Keywords: gas turbine, rotor-bearing-seal, Poincaré, nonlinear, coupled system.
1. Introduction
Gas turbines efficiently generate clean power and have been extensively applied because of its global market demand. As one of the key components of the gas turbine, the performance of a rotor directly affects the engine efficiency. With the recent technological advancements, rotors are being developed toward having towards large span, possessing more flexibility and carrying heavier load. However, rotors are constantly exposed to high temperature and harsh environment, thereby making them prone to failure. Rotor failure usually results to rubbing, imbalance, crack and other phenomena. Therefore, research on the mechanism of fluid-solid interaction in the rotor-bearing-seal system is crucial for improving modern rotating machines.
In the early stage of rotor dynamics, study on the rotor-bearing sealing system used linear models. However, linear theory failed to explain a number of phenomena; thus, nonlinear theory gradually developed. For a better simulation of bearing nonlinearity, some nonlinear seal force models have been proposed. The present study adopts the Muszynska [1, 2] model to describe the sealing force considering that such model can describe the nonlinear characteristics of the sealing force and has a clear physical meaning.

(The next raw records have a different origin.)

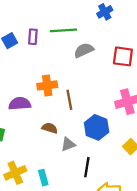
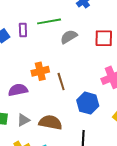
brown semicircle: (50, 128) -> (50, 122), moved, size x1.6
gray triangle: (68, 144) -> (23, 120), moved

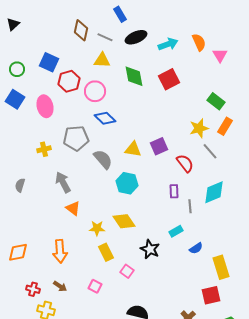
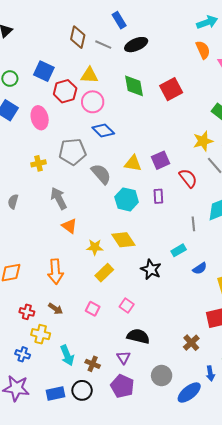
cyan arrow: (168, 44) -> (207, 22), moved
yellow triangle: (102, 60) -> (89, 75), moved
purple rectangle: (174, 191) -> (158, 196), moved
yellow rectangle: (106, 252) -> (104, 273), turned 72
pink square: (127, 271) -> (127, 306), moved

Based on Muszynska nonlinear seal force model, Ding et al. [3, 4] investigated an unstable mechanism with the single-disc rotor seal system and then analyzed the direction of Hopf bifurcation and the influence of instability on the unbalance mass. In another paper, Ding et al. [5] analyzed the Hopf bifurcation behavior of a symmetric rotor-seal system by using Muszynska nonlinear seal fluid dynamic force model. Moreover, Li et al. [6-8] studied both the dynamic stability and imbalance in the rotor system by adopting the aerodynamic force of the labyrinth seal in the Muszynska mode. Wang [9, 10] proposed and validate a hybrid numerical method to calculate pressure distribution of ultra-short gas bearing system and rotor orbits. In his another papers, Wang utilize this method to confirm the changes of rotor nonlinear dynamic behavior and bearing systems characterized as the rotor mass is increased, the results indicated that the method is useful for gas bearing systems. In addition, the rotor becomes unstable when a certain rotational speed is reached and when the whirl amplitude increases along with the increasing speed. At very high speeds, the seal and the rotor would rub. What is more, the seal force models have also been developed by many other researchers. In order to study the characteristics of the rotor motion, He et al. [11] presented a new nonlinear sealing force model based on the double control body model and rotor motion equation with drawing the trajectory of the rotor, Poincare and bifurcation diagram. Moreover, Yan et al. [12] proposed a transient CFD method for analyzing the complex annular seals of the rotor-seal coupled system. Their findings show that the system exhibits complex dynamic behavior and possible chaotic motion as the rotor speed increases. The pressure ratio has a significant effect on the frequency response of the first-order critical speed; however, it does not significantly affect the motion state and the frequency response of the rotating speed.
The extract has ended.